Caching DNS server (bind9.2) CPU usage is so so so high

bindcachecpu-usagedomain-name-system

I have a caching-only dns server which get ~3k queries per second. Here is specs:

Xeon dual-core 2,8GHz 4GB of RAM
Centos 5x (kernel 2.6.18-164.15.1.el5PAE) 
bind 9.4.2

rndc status:
recursive clients: 666/4900/5000

About 300 new queries (not in cache) per second.

Bind always uses 100% on one core on single-thread config. After I recompiled it to multi-thread, it uses nearly 200% on two core 🙁 No iowait, only sys and user. I searched around but didn't see any info about how bind use CPU. Why does it become bottleneck?
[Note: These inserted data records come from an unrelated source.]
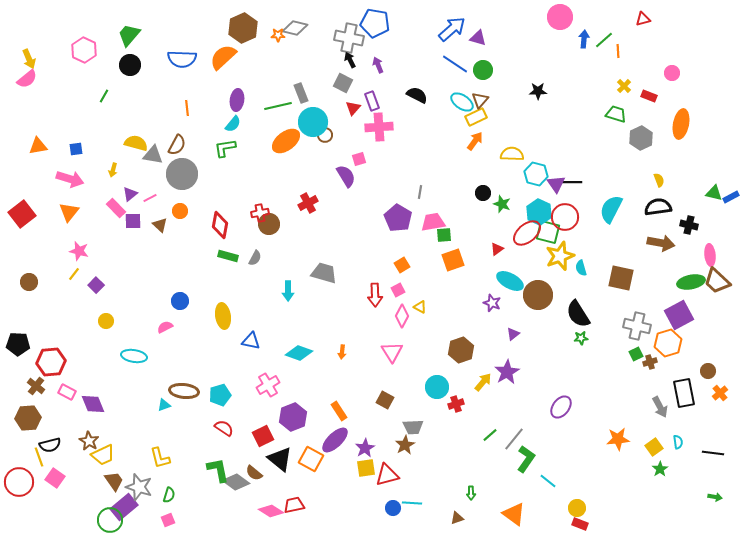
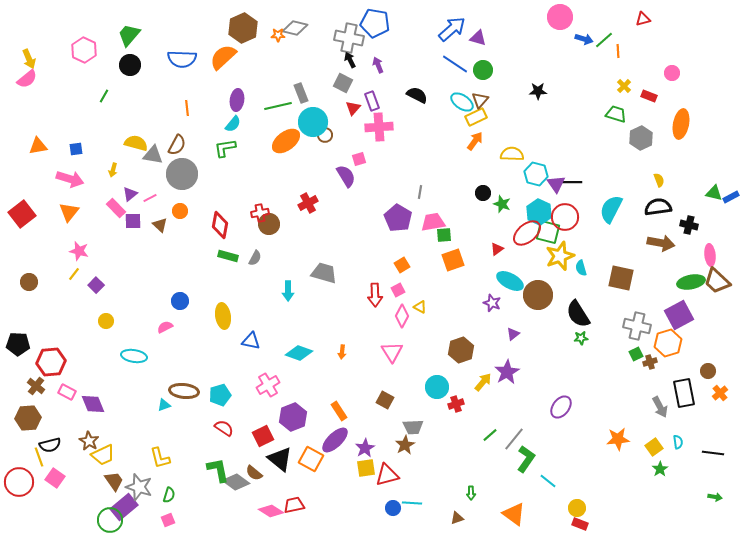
blue arrow at (584, 39): rotated 102 degrees clockwise
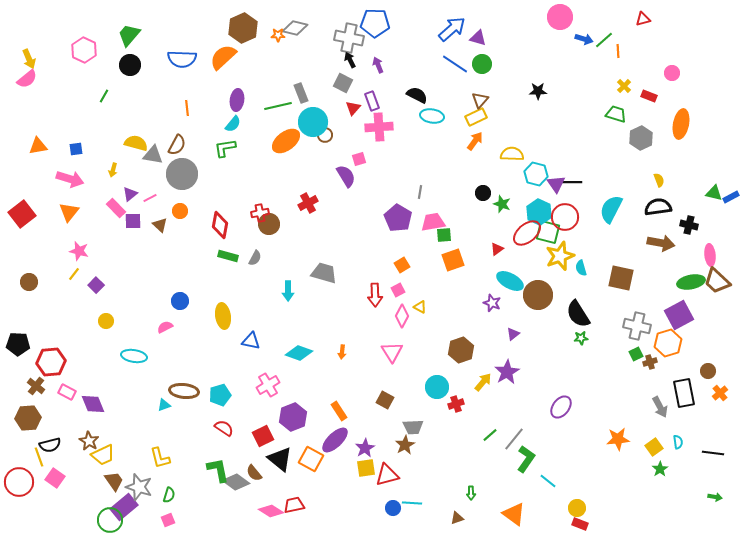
blue pentagon at (375, 23): rotated 8 degrees counterclockwise
green circle at (483, 70): moved 1 px left, 6 px up
cyan ellipse at (462, 102): moved 30 px left, 14 px down; rotated 25 degrees counterclockwise
brown semicircle at (254, 473): rotated 12 degrees clockwise
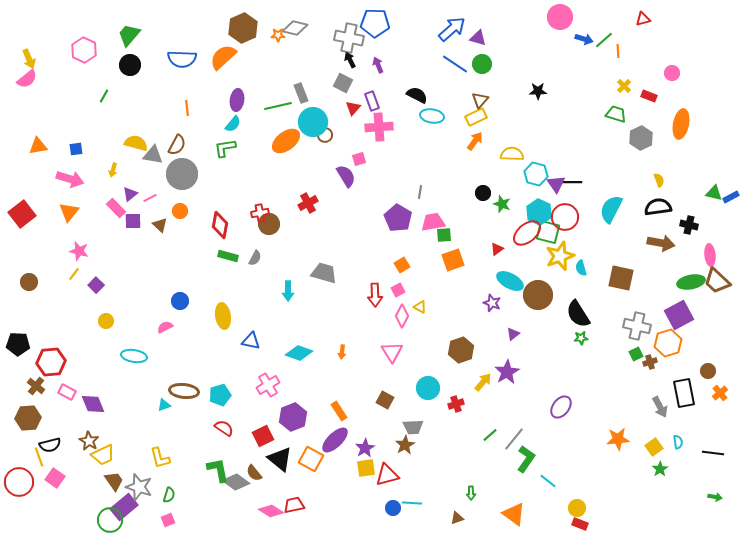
cyan circle at (437, 387): moved 9 px left, 1 px down
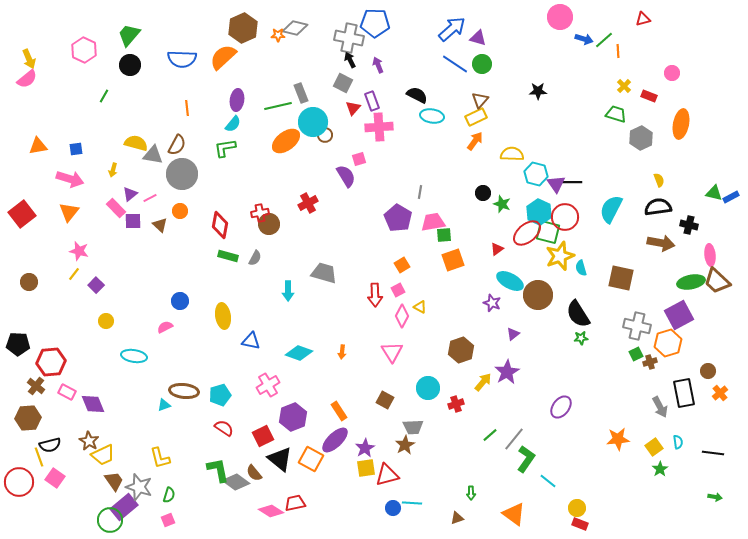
red trapezoid at (294, 505): moved 1 px right, 2 px up
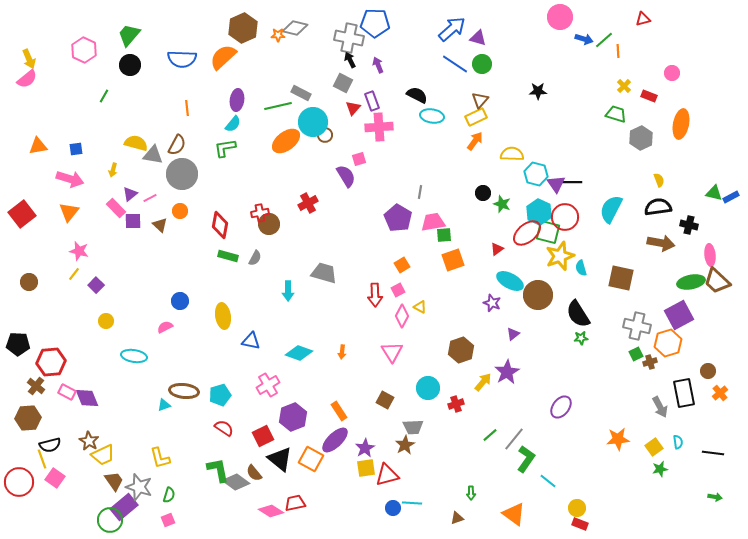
gray rectangle at (301, 93): rotated 42 degrees counterclockwise
purple diamond at (93, 404): moved 6 px left, 6 px up
yellow line at (39, 457): moved 3 px right, 2 px down
green star at (660, 469): rotated 21 degrees clockwise
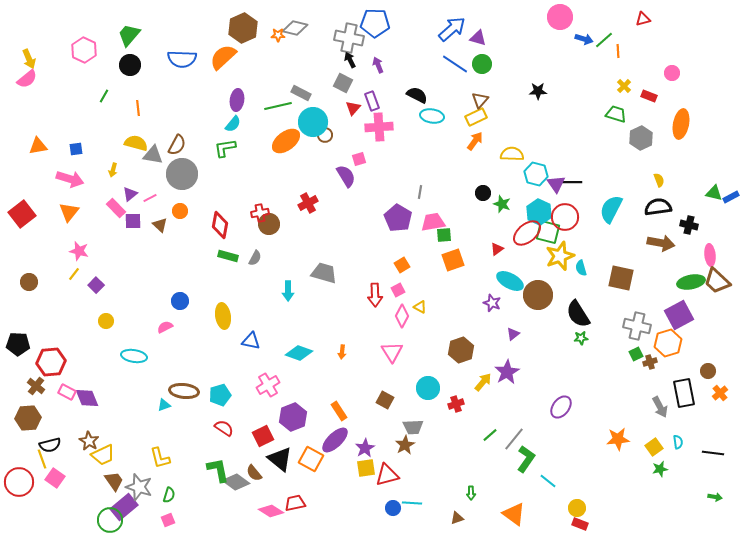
orange line at (187, 108): moved 49 px left
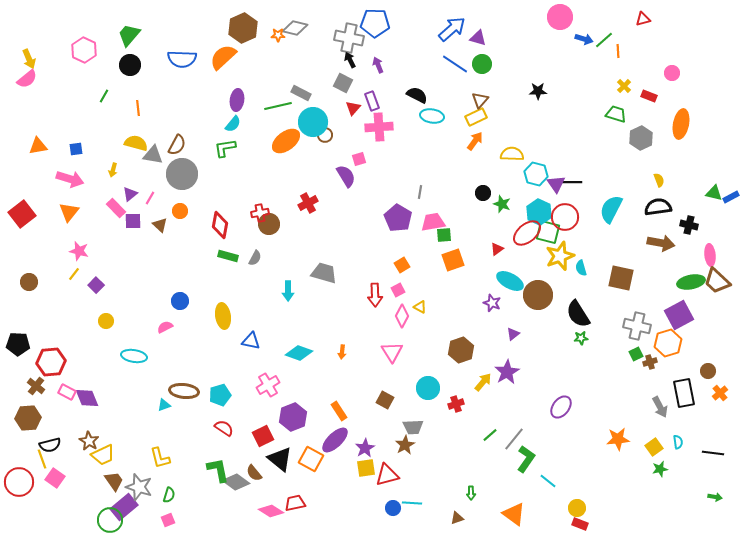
pink line at (150, 198): rotated 32 degrees counterclockwise
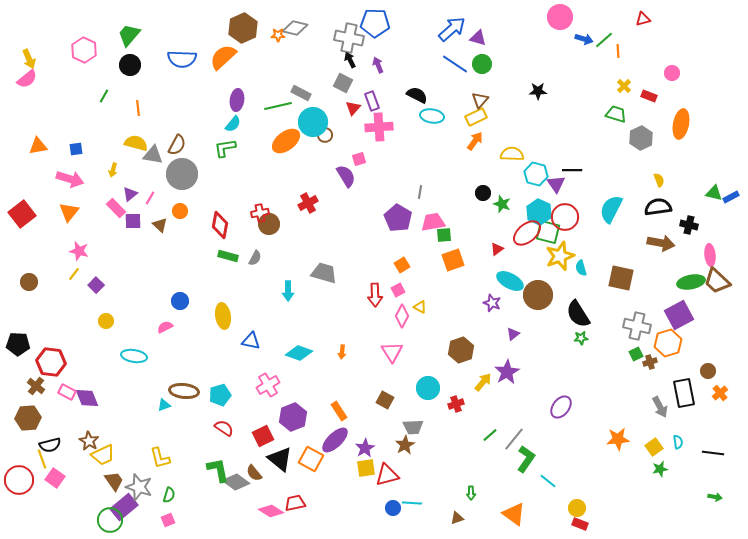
black line at (572, 182): moved 12 px up
red hexagon at (51, 362): rotated 12 degrees clockwise
red circle at (19, 482): moved 2 px up
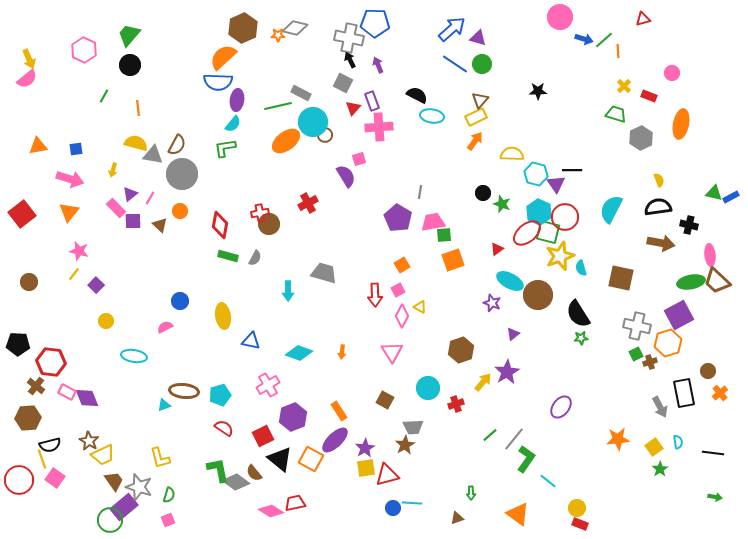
blue semicircle at (182, 59): moved 36 px right, 23 px down
green star at (660, 469): rotated 21 degrees counterclockwise
orange triangle at (514, 514): moved 4 px right
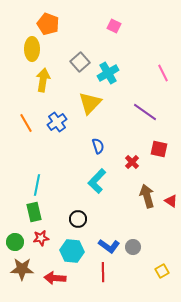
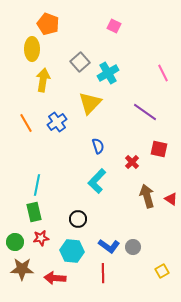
red triangle: moved 2 px up
red line: moved 1 px down
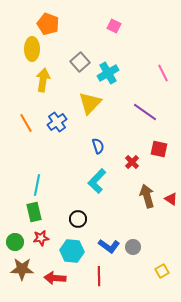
red line: moved 4 px left, 3 px down
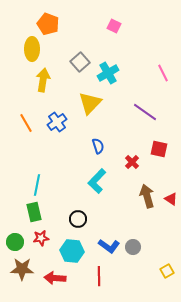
yellow square: moved 5 px right
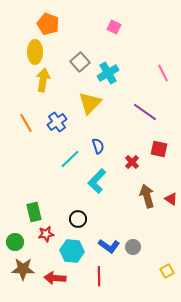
pink square: moved 1 px down
yellow ellipse: moved 3 px right, 3 px down
cyan line: moved 33 px right, 26 px up; rotated 35 degrees clockwise
red star: moved 5 px right, 4 px up
brown star: moved 1 px right
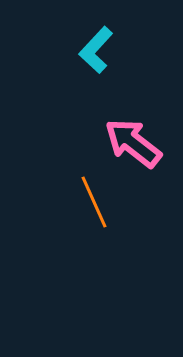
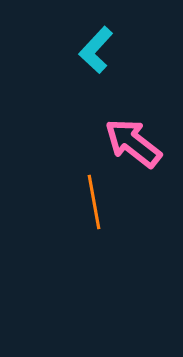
orange line: rotated 14 degrees clockwise
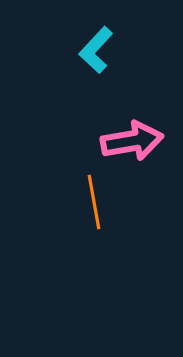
pink arrow: moved 1 px left, 2 px up; rotated 132 degrees clockwise
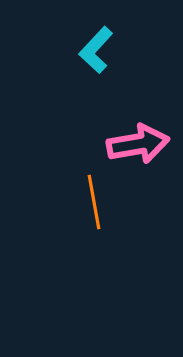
pink arrow: moved 6 px right, 3 px down
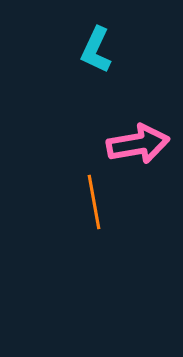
cyan L-shape: rotated 18 degrees counterclockwise
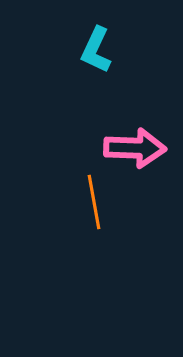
pink arrow: moved 3 px left, 4 px down; rotated 12 degrees clockwise
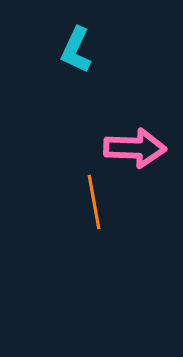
cyan L-shape: moved 20 px left
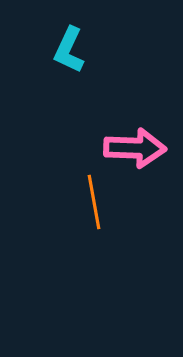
cyan L-shape: moved 7 px left
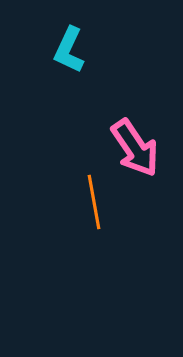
pink arrow: rotated 54 degrees clockwise
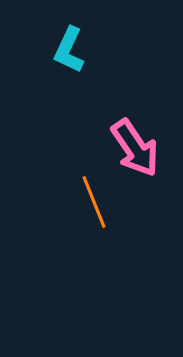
orange line: rotated 12 degrees counterclockwise
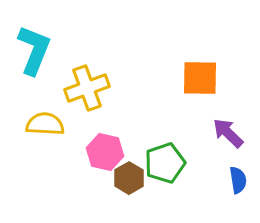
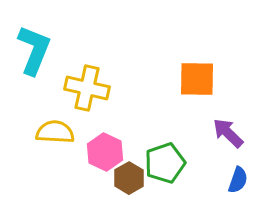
orange square: moved 3 px left, 1 px down
yellow cross: rotated 33 degrees clockwise
yellow semicircle: moved 10 px right, 8 px down
pink hexagon: rotated 12 degrees clockwise
blue semicircle: rotated 28 degrees clockwise
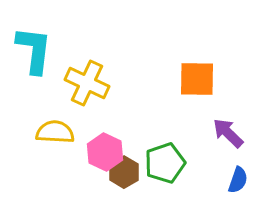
cyan L-shape: rotated 15 degrees counterclockwise
yellow cross: moved 5 px up; rotated 12 degrees clockwise
brown hexagon: moved 5 px left, 6 px up
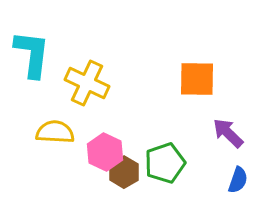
cyan L-shape: moved 2 px left, 4 px down
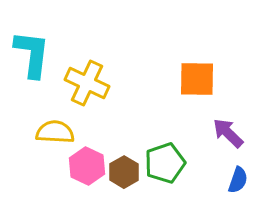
pink hexagon: moved 18 px left, 14 px down
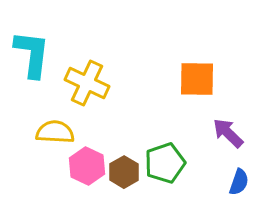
blue semicircle: moved 1 px right, 2 px down
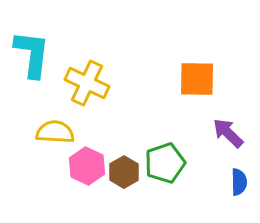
blue semicircle: rotated 20 degrees counterclockwise
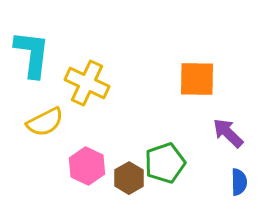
yellow semicircle: moved 10 px left, 10 px up; rotated 150 degrees clockwise
brown hexagon: moved 5 px right, 6 px down
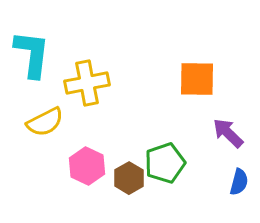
yellow cross: rotated 36 degrees counterclockwise
blue semicircle: rotated 16 degrees clockwise
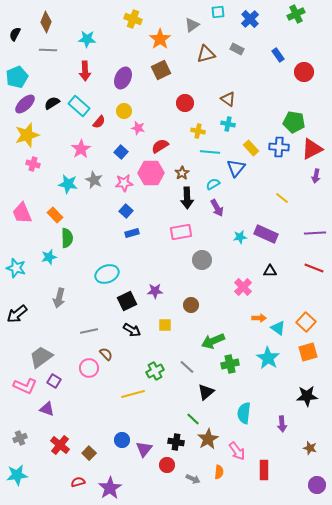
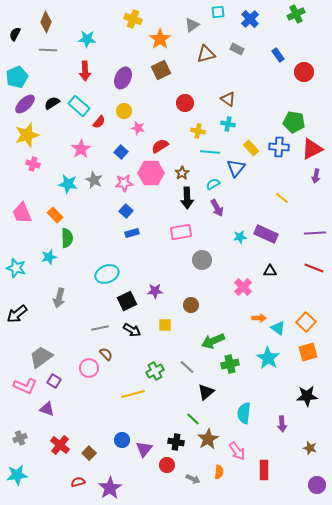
gray line at (89, 331): moved 11 px right, 3 px up
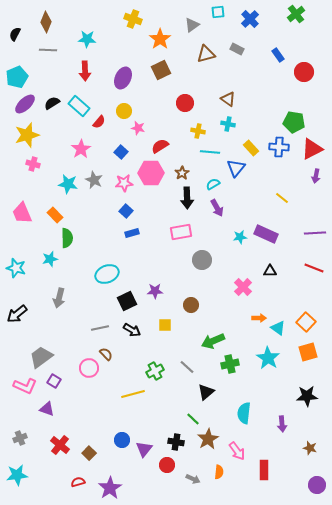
green cross at (296, 14): rotated 12 degrees counterclockwise
cyan star at (49, 257): moved 1 px right, 2 px down
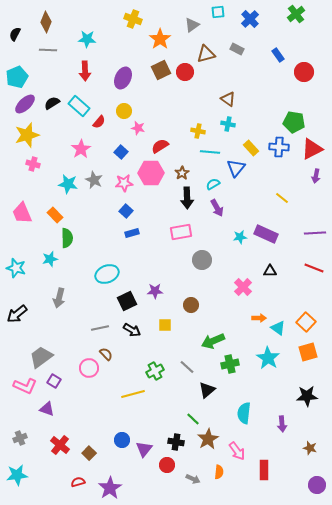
red circle at (185, 103): moved 31 px up
black triangle at (206, 392): moved 1 px right, 2 px up
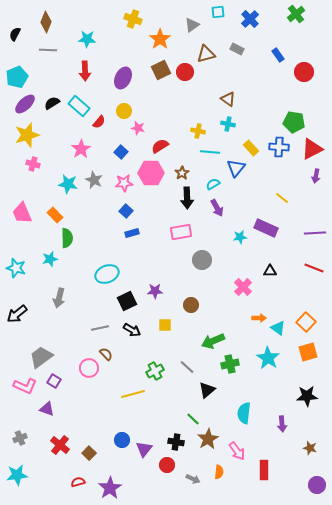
purple rectangle at (266, 234): moved 6 px up
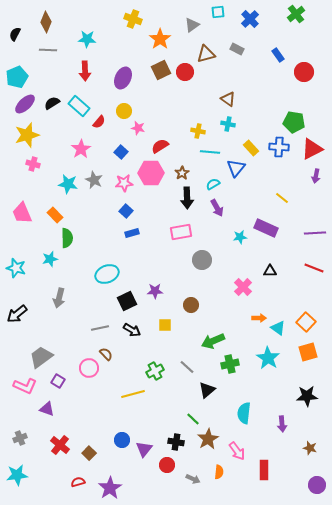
purple square at (54, 381): moved 4 px right
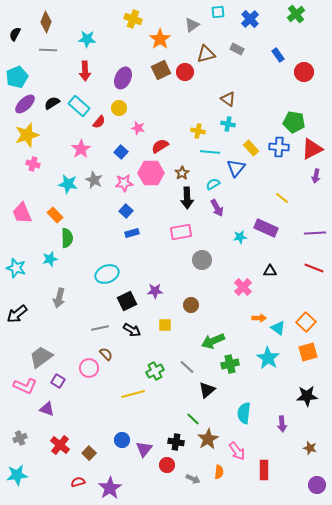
yellow circle at (124, 111): moved 5 px left, 3 px up
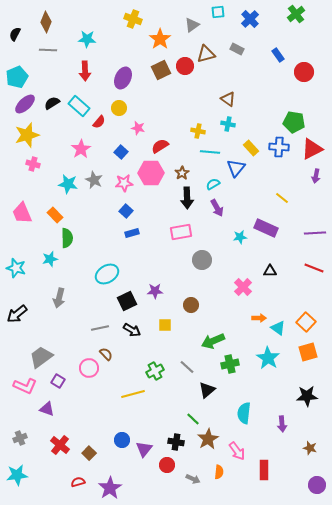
red circle at (185, 72): moved 6 px up
cyan ellipse at (107, 274): rotated 10 degrees counterclockwise
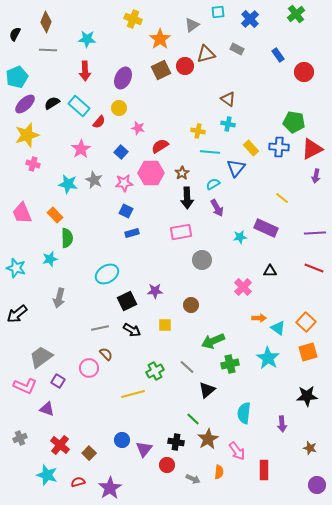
blue square at (126, 211): rotated 16 degrees counterclockwise
cyan star at (17, 475): moved 30 px right; rotated 25 degrees clockwise
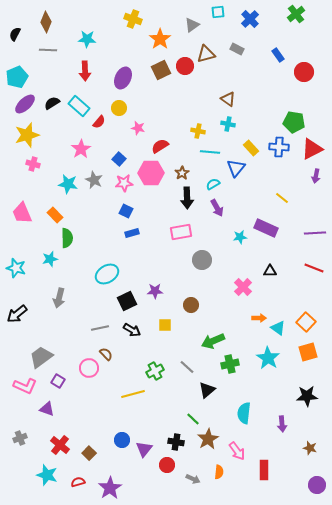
blue square at (121, 152): moved 2 px left, 7 px down
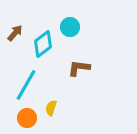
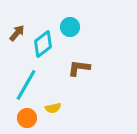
brown arrow: moved 2 px right
yellow semicircle: moved 2 px right; rotated 119 degrees counterclockwise
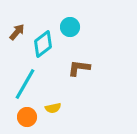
brown arrow: moved 1 px up
cyan line: moved 1 px left, 1 px up
orange circle: moved 1 px up
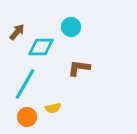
cyan circle: moved 1 px right
cyan diamond: moved 2 px left, 3 px down; rotated 36 degrees clockwise
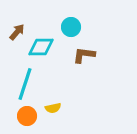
brown L-shape: moved 5 px right, 13 px up
cyan line: rotated 12 degrees counterclockwise
orange circle: moved 1 px up
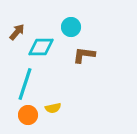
orange circle: moved 1 px right, 1 px up
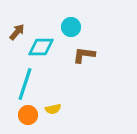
yellow semicircle: moved 1 px down
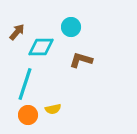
brown L-shape: moved 3 px left, 5 px down; rotated 10 degrees clockwise
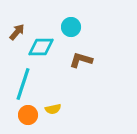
cyan line: moved 2 px left
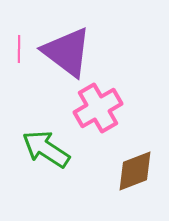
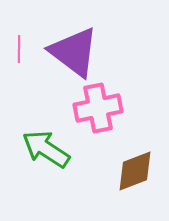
purple triangle: moved 7 px right
pink cross: rotated 18 degrees clockwise
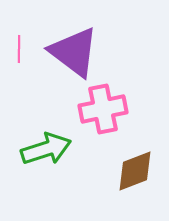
pink cross: moved 5 px right, 1 px down
green arrow: rotated 129 degrees clockwise
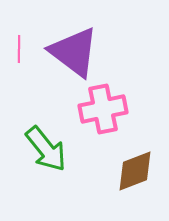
green arrow: rotated 69 degrees clockwise
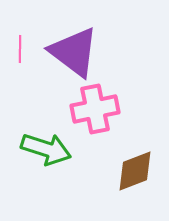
pink line: moved 1 px right
pink cross: moved 8 px left
green arrow: rotated 33 degrees counterclockwise
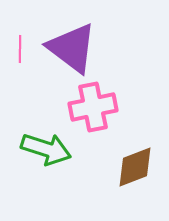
purple triangle: moved 2 px left, 4 px up
pink cross: moved 2 px left, 2 px up
brown diamond: moved 4 px up
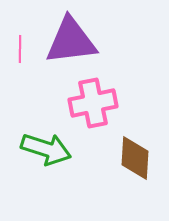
purple triangle: moved 1 px left, 7 px up; rotated 44 degrees counterclockwise
pink cross: moved 4 px up
brown diamond: moved 9 px up; rotated 66 degrees counterclockwise
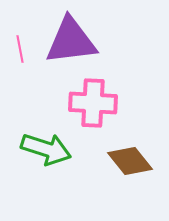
pink line: rotated 12 degrees counterclockwise
pink cross: rotated 15 degrees clockwise
brown diamond: moved 5 px left, 3 px down; rotated 42 degrees counterclockwise
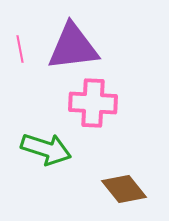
purple triangle: moved 2 px right, 6 px down
brown diamond: moved 6 px left, 28 px down
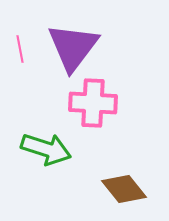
purple triangle: rotated 46 degrees counterclockwise
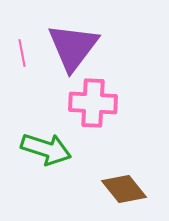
pink line: moved 2 px right, 4 px down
One more thing, here is RAM usage:

cat /proc/meminfo 
MemTotal:      4147876 kB
MemFree:       1863972 kB
Buffers:        143632 kB
Cached:         372792 kB
SwapCached:          0 kB
Active:        1916804 kB
Inactive:       276056 kB

I've set max-cache-size to 0 to make sure bind can use as much RAM as it want, but it always stop at ~2GB. Since every second we got not cached queries so theoretically RAM must be exhausted but it wasn't.

Do you have any idea?

TIA,

-Gk

Best Answer

Which version of BIND are you using? Versions before Bind 9.5 have known scalability problems with high loads, see https://www.dns-oarc.net/files/dnsops-2007/Graff-BIND9-cache.pdf .

Besides:

  • never set max-cache-size to 0 unless you want to open your server to DoS
  • the maximum size taken by your cache is always bound to the TTLs of the actual records

I recommend you perform a side test with dnscache from dnscache, it takes 10 minutes to install, is extremely simple to tune and maintain, and has predictable performance.